With the imminent exhaustion of IPv4 address space and the U.S. governments renewed push to implement IPv6, the protocol has been getting more press lately. The government’s mandate requires Federal government agencies to implement IPv6 on external-facing resources by early next year. That got me to thinking about what that means to DNS.
Clearly, the mandate assuming I read it correctly, which may not be such a good assumption would require Federal government agencies to setup name servers with IPv6 addresses (and the corresponding AAAA records), either by adding IPv6 addresses to existing name servers or by setting up wholly new IPv6 name servers.
Of course, many enterprises and ISPs don’t yet run recursive name servers that have IPv6 addresses, so the governments shiny new IPv6 addresses will largely be ignored. In order to take advantage of those IPv6-speaking authoritative nameservers, recursive name servers will need IPv6 addresses of their own.
An interesting wrinkle will emerge once we see our first zones served only by IPv6 name servers: Recursive name servers that speak only IPv4 won’t be able to resolve domain names in these zones without some help. This help comes in the form of BINDs dual-stack-servers substatement. A dual-stack server is a sort of forwarder for a monolingual (okay, mono-protocol) nameserver. But instead of forwarding queries for domain names in zones whose authoritative name servers it can’t reach, it forwards queries to the dual-stack server for domain names in zones served only by name servers that speak a protocol the recursor doesn’t. The feature works both ways: A IPv6-only recursor can use a dual-stack server to resolve domain names served only by IPv4 authoritative name servers, too.
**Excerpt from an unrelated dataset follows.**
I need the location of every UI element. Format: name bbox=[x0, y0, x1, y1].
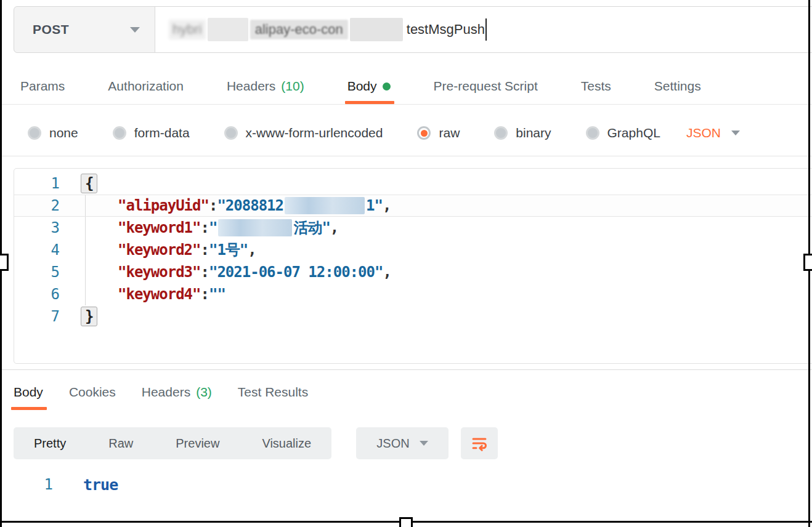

Finally, there are inevitable pitfalls in the migration to IPv6. Some stub resolvers, for example, will send queries for AAAA records despite not having connectivity to the global IPv6 Internet. Newer versions of BIND offer a feature to address this, too: filter-aaaa-on-v4, which tells the nameserver not to include AAAA records in replies to queries it receives over IPv4. Unfortunately, this isn’t a perfect solution, since a recursor sending IPv4 queries to a name server with filter-aaaa-on-v4 set may relay the answer to a stub resolver that does, in fact, have IPv6 connectivity.
And there are probably more nuances to accommodating IPv6 networks with DNS that we haven’t stumbled across yet. But if the government mandate has its intended effect, well surely know more later this year.